**WHAT TO PRODUCE**
Check the material that follows and say how many lines include the string "input", giving the number alone.

**MATERIAL FOR THIS TASK**
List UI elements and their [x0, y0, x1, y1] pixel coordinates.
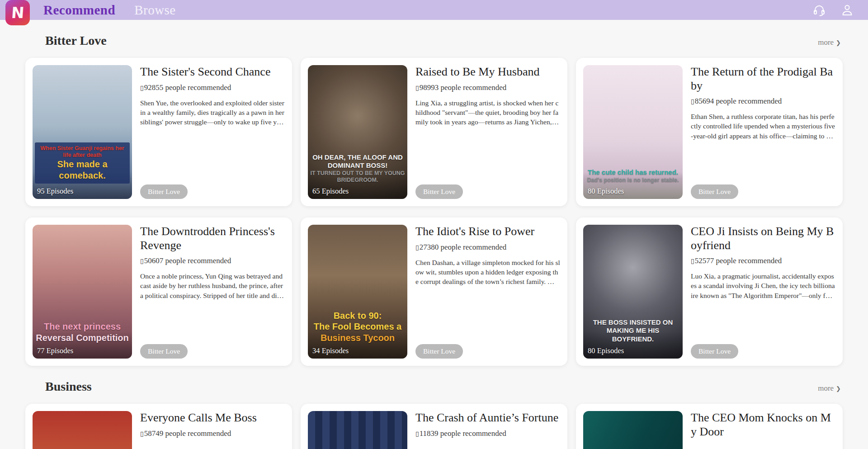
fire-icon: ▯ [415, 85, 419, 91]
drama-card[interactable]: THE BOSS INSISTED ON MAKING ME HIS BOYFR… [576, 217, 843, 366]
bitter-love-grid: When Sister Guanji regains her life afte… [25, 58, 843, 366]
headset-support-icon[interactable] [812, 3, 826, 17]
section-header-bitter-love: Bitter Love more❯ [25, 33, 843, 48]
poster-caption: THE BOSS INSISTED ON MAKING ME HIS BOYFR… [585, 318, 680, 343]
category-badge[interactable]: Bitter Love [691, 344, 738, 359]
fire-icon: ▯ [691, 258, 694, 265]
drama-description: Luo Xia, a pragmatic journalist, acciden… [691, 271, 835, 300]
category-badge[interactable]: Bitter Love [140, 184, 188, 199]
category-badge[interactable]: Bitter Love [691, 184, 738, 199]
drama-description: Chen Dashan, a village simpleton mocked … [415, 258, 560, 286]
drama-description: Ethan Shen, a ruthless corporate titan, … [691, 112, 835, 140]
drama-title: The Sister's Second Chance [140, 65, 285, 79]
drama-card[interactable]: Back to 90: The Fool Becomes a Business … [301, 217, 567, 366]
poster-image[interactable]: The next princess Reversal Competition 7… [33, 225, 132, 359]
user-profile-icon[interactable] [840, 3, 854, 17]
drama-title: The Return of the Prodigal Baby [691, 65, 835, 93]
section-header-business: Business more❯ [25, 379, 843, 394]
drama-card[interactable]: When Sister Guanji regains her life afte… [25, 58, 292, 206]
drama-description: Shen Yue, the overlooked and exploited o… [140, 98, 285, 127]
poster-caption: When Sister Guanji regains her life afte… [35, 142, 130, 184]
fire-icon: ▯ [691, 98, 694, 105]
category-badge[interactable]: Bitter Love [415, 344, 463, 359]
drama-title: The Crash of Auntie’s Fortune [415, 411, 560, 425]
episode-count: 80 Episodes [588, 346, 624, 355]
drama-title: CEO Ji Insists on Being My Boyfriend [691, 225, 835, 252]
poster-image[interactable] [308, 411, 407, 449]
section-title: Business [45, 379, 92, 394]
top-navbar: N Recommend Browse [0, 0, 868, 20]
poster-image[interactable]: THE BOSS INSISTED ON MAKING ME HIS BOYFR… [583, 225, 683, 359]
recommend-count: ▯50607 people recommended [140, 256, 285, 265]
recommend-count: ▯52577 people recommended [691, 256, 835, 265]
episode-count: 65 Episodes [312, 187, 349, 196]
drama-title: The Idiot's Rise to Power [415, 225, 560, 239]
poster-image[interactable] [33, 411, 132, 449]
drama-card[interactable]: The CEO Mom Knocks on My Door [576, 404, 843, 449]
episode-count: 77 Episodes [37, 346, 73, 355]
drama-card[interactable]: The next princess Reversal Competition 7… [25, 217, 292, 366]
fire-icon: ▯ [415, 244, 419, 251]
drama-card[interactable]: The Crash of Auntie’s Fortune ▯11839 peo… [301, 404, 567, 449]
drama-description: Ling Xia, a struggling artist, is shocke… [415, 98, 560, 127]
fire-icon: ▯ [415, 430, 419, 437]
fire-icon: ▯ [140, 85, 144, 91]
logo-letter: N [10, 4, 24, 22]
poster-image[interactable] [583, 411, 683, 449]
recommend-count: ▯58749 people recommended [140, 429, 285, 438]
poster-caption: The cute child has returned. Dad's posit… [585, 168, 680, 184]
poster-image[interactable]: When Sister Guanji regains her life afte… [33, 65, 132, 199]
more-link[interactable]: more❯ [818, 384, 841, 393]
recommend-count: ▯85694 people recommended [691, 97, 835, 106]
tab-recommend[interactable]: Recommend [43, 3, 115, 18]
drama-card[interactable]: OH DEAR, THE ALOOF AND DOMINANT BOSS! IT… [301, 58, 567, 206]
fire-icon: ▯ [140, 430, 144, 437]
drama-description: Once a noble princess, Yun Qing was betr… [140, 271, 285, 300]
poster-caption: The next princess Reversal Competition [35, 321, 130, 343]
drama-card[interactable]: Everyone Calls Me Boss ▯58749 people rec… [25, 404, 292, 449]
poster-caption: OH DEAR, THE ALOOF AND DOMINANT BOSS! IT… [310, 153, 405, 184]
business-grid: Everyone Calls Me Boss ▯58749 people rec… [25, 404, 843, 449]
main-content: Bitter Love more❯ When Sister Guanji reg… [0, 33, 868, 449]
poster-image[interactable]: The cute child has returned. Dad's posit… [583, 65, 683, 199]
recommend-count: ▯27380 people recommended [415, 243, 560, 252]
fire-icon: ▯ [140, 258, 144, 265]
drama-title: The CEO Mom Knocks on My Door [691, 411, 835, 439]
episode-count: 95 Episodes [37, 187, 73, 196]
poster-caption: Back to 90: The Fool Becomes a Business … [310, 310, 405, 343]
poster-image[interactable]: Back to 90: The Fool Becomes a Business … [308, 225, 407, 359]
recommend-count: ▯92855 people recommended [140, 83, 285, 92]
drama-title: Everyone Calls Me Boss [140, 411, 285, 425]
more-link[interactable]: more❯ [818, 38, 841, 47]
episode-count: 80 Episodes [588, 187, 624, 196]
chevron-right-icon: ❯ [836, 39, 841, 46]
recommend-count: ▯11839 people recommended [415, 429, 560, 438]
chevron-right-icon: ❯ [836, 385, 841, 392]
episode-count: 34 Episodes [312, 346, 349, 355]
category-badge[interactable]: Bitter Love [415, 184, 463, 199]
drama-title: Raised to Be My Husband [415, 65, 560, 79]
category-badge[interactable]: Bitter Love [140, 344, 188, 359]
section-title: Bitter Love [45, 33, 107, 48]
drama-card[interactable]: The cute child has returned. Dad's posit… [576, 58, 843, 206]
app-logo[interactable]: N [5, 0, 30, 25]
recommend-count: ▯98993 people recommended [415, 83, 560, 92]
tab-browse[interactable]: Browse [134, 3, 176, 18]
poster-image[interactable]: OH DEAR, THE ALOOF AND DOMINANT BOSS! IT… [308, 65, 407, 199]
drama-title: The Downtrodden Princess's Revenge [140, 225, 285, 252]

---

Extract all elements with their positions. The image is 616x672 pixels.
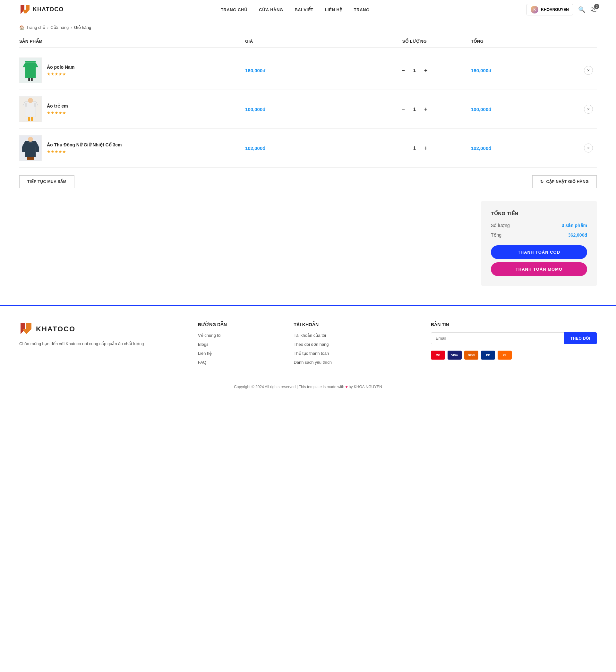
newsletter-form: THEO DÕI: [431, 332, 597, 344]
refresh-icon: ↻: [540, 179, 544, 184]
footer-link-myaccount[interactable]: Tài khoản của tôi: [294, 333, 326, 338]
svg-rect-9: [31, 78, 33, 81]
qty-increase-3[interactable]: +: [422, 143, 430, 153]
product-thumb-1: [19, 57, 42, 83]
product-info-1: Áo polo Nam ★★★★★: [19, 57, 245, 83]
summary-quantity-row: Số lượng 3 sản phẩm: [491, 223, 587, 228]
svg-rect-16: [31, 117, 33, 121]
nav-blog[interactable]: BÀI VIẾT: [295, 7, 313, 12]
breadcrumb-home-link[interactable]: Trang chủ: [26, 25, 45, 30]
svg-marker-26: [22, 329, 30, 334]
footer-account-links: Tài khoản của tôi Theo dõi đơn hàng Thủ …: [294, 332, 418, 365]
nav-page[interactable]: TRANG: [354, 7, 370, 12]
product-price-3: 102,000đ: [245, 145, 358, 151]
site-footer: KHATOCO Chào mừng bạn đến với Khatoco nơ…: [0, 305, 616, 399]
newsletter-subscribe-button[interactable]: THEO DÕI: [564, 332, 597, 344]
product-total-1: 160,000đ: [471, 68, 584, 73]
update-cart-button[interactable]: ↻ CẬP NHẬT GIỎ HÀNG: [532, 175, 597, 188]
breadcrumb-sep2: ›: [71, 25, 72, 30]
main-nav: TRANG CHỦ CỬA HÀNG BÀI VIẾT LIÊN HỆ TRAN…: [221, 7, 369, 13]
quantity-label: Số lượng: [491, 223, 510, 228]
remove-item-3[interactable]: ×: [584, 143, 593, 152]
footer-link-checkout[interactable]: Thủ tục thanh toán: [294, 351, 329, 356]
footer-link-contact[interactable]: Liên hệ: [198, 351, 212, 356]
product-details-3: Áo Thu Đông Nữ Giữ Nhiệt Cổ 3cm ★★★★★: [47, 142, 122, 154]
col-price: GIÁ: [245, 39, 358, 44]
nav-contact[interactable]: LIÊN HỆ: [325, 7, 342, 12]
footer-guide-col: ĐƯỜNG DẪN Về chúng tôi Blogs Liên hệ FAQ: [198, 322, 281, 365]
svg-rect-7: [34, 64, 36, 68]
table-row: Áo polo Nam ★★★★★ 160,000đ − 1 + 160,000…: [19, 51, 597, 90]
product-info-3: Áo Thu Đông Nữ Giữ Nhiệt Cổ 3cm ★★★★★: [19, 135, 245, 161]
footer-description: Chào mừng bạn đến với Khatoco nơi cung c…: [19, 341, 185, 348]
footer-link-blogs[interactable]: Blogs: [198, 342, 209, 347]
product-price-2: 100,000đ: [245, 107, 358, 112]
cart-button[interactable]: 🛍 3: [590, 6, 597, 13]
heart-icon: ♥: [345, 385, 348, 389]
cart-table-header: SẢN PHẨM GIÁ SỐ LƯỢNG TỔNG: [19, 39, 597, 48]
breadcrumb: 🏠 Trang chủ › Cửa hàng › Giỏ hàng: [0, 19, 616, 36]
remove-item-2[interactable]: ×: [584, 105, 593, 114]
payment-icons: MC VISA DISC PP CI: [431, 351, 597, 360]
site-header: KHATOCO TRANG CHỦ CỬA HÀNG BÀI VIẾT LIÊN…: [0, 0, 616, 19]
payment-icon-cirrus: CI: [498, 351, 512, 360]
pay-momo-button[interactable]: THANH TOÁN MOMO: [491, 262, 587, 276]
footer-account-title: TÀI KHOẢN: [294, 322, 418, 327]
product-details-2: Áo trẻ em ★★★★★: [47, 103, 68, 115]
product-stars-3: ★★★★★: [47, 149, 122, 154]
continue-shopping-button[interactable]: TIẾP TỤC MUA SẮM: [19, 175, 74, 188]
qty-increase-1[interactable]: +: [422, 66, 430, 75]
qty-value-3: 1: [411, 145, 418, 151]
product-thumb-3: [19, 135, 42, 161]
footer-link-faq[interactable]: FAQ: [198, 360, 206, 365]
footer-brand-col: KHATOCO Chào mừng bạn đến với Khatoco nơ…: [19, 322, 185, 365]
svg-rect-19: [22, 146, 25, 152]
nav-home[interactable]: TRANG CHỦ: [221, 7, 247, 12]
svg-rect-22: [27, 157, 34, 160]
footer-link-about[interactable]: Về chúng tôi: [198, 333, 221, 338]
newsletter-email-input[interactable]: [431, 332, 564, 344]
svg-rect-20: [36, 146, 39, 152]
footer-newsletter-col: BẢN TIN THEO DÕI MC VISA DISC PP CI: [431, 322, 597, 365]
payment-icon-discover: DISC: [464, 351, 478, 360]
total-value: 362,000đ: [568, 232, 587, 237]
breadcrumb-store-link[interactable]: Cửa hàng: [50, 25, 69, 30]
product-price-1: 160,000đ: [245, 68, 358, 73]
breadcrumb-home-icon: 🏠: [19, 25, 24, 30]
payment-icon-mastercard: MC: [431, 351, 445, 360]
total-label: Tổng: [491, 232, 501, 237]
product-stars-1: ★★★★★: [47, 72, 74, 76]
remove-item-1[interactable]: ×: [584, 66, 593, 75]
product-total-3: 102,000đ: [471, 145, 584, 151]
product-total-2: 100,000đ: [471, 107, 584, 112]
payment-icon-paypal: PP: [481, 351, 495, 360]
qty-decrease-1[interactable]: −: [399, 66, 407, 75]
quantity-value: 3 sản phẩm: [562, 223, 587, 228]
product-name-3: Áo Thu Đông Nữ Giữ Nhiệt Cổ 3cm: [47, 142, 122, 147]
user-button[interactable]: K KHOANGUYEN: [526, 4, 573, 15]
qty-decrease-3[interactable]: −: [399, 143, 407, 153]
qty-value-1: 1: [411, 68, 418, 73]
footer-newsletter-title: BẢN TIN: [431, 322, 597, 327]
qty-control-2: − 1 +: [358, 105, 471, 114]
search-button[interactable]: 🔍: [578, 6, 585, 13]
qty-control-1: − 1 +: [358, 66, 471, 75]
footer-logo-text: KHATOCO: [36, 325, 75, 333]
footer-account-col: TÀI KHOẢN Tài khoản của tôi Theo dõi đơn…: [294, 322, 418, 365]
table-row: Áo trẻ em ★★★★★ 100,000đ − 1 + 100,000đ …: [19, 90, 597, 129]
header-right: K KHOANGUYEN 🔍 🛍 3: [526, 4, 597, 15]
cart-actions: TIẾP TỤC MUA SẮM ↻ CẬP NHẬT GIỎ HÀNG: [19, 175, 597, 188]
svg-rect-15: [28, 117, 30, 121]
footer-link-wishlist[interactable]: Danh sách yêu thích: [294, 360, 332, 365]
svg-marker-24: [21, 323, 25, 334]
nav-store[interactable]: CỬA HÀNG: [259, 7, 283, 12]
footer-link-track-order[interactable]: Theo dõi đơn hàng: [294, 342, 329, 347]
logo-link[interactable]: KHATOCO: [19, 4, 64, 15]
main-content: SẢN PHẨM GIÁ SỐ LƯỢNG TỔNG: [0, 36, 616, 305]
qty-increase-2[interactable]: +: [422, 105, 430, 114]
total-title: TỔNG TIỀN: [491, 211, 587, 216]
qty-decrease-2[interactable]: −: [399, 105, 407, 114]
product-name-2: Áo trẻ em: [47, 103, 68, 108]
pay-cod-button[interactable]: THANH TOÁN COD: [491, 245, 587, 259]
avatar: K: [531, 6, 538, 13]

---

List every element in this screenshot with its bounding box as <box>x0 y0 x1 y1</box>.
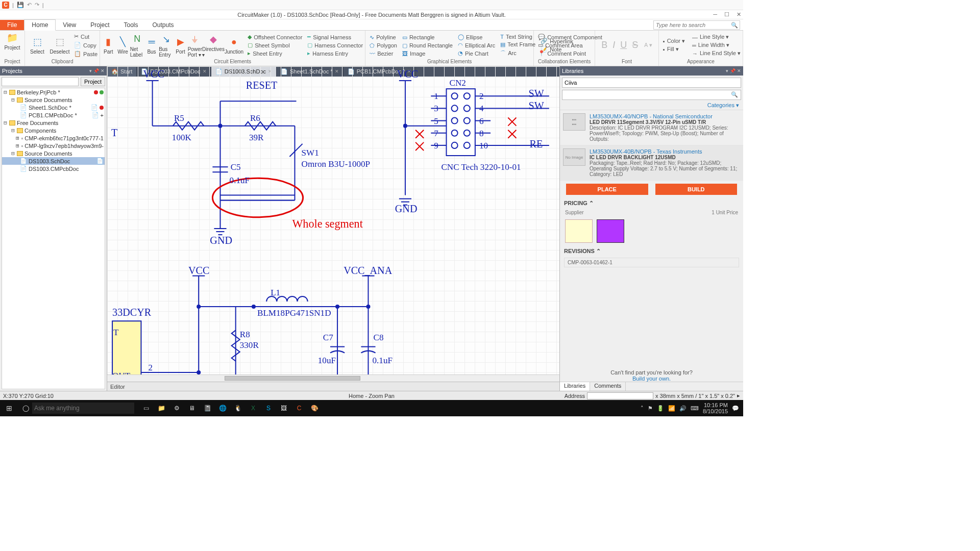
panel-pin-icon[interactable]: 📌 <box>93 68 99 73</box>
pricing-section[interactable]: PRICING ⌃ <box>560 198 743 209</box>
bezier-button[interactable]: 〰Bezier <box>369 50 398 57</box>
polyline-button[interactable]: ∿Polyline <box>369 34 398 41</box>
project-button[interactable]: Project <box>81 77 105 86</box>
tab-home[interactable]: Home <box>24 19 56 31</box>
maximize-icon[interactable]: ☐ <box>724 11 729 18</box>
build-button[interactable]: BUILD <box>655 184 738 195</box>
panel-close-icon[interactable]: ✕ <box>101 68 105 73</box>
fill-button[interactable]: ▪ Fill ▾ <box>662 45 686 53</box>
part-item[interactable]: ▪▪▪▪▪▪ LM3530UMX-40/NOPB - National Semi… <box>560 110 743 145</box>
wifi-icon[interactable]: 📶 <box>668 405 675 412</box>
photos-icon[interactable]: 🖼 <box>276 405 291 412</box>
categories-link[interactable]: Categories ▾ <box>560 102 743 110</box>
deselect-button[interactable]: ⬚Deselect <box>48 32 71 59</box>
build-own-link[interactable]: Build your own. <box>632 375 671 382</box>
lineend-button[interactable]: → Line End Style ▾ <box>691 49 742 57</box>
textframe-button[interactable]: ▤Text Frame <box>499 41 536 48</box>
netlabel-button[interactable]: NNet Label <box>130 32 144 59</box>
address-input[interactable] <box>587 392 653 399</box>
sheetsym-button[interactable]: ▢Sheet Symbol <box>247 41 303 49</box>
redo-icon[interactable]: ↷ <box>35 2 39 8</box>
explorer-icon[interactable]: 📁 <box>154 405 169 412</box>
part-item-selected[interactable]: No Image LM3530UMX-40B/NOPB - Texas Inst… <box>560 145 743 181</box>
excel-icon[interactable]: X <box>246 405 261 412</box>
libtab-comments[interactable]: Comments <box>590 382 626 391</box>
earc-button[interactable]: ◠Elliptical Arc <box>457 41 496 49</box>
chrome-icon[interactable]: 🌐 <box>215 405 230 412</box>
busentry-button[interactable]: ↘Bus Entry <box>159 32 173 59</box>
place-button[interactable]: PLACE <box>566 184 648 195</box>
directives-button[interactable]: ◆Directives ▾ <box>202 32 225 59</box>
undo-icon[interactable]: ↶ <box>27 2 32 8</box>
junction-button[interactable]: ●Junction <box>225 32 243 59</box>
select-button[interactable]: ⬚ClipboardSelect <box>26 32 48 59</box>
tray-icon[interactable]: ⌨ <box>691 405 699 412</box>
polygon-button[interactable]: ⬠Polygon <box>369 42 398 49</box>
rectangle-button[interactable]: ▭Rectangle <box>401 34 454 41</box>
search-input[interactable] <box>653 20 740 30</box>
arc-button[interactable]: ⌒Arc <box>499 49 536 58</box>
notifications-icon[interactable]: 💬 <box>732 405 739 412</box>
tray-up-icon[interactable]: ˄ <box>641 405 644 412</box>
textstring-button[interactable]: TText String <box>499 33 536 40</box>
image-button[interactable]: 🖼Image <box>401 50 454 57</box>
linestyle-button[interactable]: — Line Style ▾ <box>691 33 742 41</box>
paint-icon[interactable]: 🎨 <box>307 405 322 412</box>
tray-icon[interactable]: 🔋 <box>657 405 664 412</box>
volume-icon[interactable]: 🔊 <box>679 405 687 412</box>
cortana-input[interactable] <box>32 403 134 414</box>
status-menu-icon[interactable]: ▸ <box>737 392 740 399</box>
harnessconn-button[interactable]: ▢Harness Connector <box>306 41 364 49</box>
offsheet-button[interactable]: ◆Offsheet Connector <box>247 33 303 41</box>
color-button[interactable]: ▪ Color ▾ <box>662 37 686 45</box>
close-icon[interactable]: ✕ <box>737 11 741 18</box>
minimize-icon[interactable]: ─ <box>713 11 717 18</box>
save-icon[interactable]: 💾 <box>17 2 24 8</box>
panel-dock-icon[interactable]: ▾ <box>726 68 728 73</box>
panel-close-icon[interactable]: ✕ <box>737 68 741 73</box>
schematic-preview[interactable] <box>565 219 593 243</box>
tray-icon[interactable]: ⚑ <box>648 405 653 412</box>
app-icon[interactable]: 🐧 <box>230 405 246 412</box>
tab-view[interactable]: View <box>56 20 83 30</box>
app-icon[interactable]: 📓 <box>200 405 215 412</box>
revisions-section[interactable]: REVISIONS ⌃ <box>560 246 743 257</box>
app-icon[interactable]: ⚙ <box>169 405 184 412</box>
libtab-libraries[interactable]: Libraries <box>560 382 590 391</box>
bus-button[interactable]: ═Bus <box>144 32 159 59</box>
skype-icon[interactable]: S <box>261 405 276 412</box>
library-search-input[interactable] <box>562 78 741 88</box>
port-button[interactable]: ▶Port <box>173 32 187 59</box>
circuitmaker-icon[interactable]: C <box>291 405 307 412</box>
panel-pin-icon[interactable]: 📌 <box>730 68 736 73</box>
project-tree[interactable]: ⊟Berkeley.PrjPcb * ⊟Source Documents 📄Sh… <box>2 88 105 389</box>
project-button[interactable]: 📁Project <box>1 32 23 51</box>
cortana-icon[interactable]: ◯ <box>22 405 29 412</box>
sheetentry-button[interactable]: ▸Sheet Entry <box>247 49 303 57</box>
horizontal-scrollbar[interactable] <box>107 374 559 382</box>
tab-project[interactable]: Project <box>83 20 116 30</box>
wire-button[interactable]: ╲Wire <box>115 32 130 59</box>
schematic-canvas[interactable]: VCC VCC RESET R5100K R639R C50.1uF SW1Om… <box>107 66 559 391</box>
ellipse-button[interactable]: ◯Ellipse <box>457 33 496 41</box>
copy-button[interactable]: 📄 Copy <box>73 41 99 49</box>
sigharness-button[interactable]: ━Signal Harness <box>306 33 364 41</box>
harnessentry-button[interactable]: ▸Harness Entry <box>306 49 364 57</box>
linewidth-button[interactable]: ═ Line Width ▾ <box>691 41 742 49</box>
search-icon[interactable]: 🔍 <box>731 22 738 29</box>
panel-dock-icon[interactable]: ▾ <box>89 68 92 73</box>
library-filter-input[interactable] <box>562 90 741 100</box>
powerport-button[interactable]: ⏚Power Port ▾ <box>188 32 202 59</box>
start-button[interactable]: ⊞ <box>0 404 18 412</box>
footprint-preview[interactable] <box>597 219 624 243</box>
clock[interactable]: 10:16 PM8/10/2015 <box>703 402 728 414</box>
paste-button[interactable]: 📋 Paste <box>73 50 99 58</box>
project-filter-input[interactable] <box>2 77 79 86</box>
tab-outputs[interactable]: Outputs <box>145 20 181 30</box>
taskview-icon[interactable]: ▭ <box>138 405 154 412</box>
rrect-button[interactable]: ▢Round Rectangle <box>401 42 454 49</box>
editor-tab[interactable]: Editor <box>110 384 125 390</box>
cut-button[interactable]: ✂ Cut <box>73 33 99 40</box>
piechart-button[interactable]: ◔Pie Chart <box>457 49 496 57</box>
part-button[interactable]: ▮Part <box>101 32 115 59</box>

**OUTPUT OF THE EXERCISE**
7